The times of one’s life, the places, and the people. To be as precise as possible, the best beer I’d ever tasted (at the time) was consumed at two o’clock in the afternoon on Monday, July 13, 1987. The beer was draft Pilsner Urquell, known in its native Czech as Plzensky Prazdroj, and the setting was an old tavern in that great brewing nation’s lovely capital, Prague.
In June, 1987, I joined my good friend and longtime drinking companion Barrie Ottersbach for a group tour of the Soviet Union that began in Moscow, passed through Leningrad (now St. Petersburg), Latvia and Lithuania, and ended in Warsaw, Poland. As evening approached on July 12, Barrie and I stood alone in the shadow of the monstrous Stalinist Gothic Palace of Culture in downtown Warsaw, having concluded the tour in appropriate fashion with a session at the hard currency bar of a nearby hotel. We bowed to the edifice, and set off by foot for the central train station to hop the sole overnight non-express to Czechoslovakia.
We’d been dazed by an afternoon of inexpensive Bulgarian cabernet, amazed at having uncovered a few bottles of Austrian-brewed Kaiser Bier at the Hotel Forum’s foreign currency bar, and largely felt unfazed at the prospect of the trip ahead.
Of course, these being the days of waning Communism, our jovial mood couldn’t have lasted very long. Although our essential documents – passports, train tickets and couchette reservations – were in order, we had neglected to pack food and drink for the journey. It was Sunday. All stores were closed, and mini-marts were in short supply in Communist Poland in 1987; in fact, so short that they had yet to be written into the five-year plan.
Our backpacks bulged with Soviet black market booty, and we strained to lug them along while desperately foraging for victuals in the vicinity of the rail station’s platforms. Even with handfuls of colorful Zloty, there was nothing to purchase except grainy licensed Swiss chocolate and returnable bottles of imitation cola. The final whistle blew. We boarded hungry, and did the best we could to sleep in the stifling summer heat.
Twelve hours later the marathon rail crawl finally ground to a halt, and we stumbled into Prague’s Hlavni nadrazi station looking like bedraggled refugees from a war zone. Stomachs audibly growling, poorly rested, filthy and quite thirsty, the sodas having long since been drained, we dragged our belongings to the baggage storage check and lightened the load.
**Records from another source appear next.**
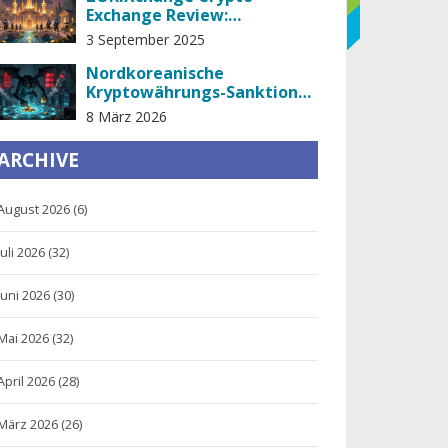
Exchange Review:
Sicherheit, Gebühren und
3 September 2025
Regulierung im Detail
Nordkoreanische
Kryptowährungs-Sanktionen
und gesperrte Wallet-
8 März 2026
Adressen: Wie der Staat
Cyberangriffe nutzt, um
ARCHIVE
Waffen zu finanzieren
August 2026
(6)
Juli 2026
(32)
Juni 2026
(30)
Mai 2026
(32)
April 2026
(28)
März 2026
(26)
Departing the station, we were treated to our first glimpses of Prague’s timeless majesty and the city’s then-current reality: Standing in front of the museum at the top of the long, gentle rise of Wenceslas Square, against a backdrop of the old city sparkling in a bright morning sun, a taxi driver sidled over and asked us if we’d like to change money.
Several minutes later, one of the three official room finding agencies placed us for three nights in an athletic club dormitory on the outskirts of the city. It would be several hours before we could check into the room. Starving and parched, we were cast into the mysterious, gorgeous, crumbling city to fend for ourselves.
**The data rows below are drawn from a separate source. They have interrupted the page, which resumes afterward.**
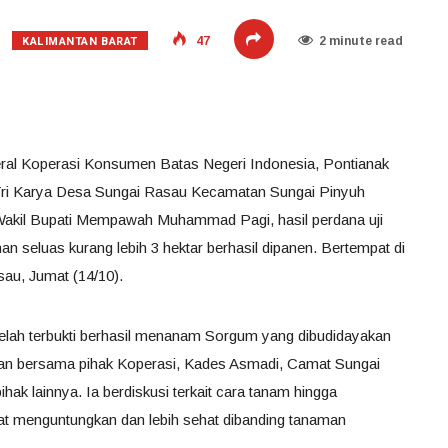
KALIMANTAN BARAT
47
2 minute read
ral Koperasi Konsumen Batas Negeri Indonesia, Pontianak
Tri Karya Desa Sungai Rasau Kecamatan Sungai Pinyuh
Wakil Bupati Mempawah Muhammad Pagi, hasil perdana uji
n seluas kurang lebih 3 hektar berhasil dipanen. Bertempat di
sau, Jumat (14/10).
ah terbukti berhasil menanam Sorgum yang dibudidayakan
kan bersama pihak Koperasi, Kades Asmadi, Camat Sungai
ihak lainnya. Ia berdiskusi terkait cara tanam hingga
at menguntungkan dan lebih sehat dibanding tanaman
Exhilaration temporarily overcame fatigue as we ventured into the winding streets, over cobbled roadways and through strange arches. Soon, to our growing excitement, we found that the city boasted more than spires, spies, stucco and scaffolding – beer was all around us, and pubs were in abundance!
After two weeks in the Polish and Soviet lands, where vodka reigned supreme, we were at long last in Bohemia, the Euphrates of European lager brewing tradition, and the home of the original Pilsner beer. We resolved to walk a bit more before finding a good place to enjoy a draft beer – preferably Pilsner Urquell or Staropramen, or another Prague brand if necessary.
Armed only with an inadequate tourist map, Barrie and I crossed the Vltava River on the famed Charles Bridge, ascended Castle Hill, wandered down the other side, crossed the river again at a second bridge, and finally were devoured by the twisting alleyways that we knew eventually led back to Wenceslas Square. At length, having paused briefly two hours before for a sausage dispensed from a tiny streetside window, we glimpsed the familiar green script of Pilsner Urquell adorning the façade of a faded, orange-painted building.
The final steps were the hardest. We passed through the stout wooden doors of U Dvou Kocek, where Pilsner Urquell indeed was the house beer, the daily beer, and in fact the only beer available.
Blissfully unaware of protocol, we slumped heavily into wooden benches in an interior hallway. Unconsciously drooling, our beleaguered senses slowly were revived by the cozy, smoky, conspiratorial warmth of the main room, where clusters of Czech workers, students, soldiers and officials sat conversing.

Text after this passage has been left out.